┌────────
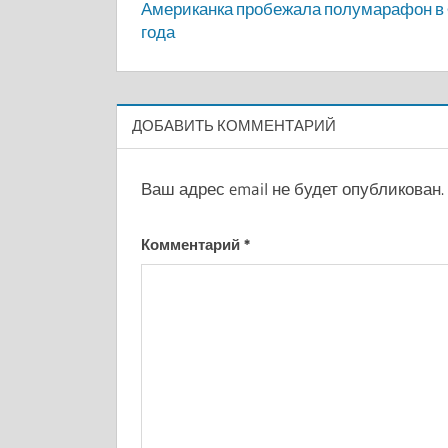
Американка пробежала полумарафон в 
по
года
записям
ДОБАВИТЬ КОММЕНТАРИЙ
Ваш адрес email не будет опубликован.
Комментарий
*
└────────
### TASK REQUIREMENTS
Starting with the line that contains "Ваш адрес email не будет опубликован.", restate every line through the end of the records above, exactly and with no other lines.

### RESPONSE TO THIS EXERCISE
Ваш адрес email не будет опубликован.
Комментарий
*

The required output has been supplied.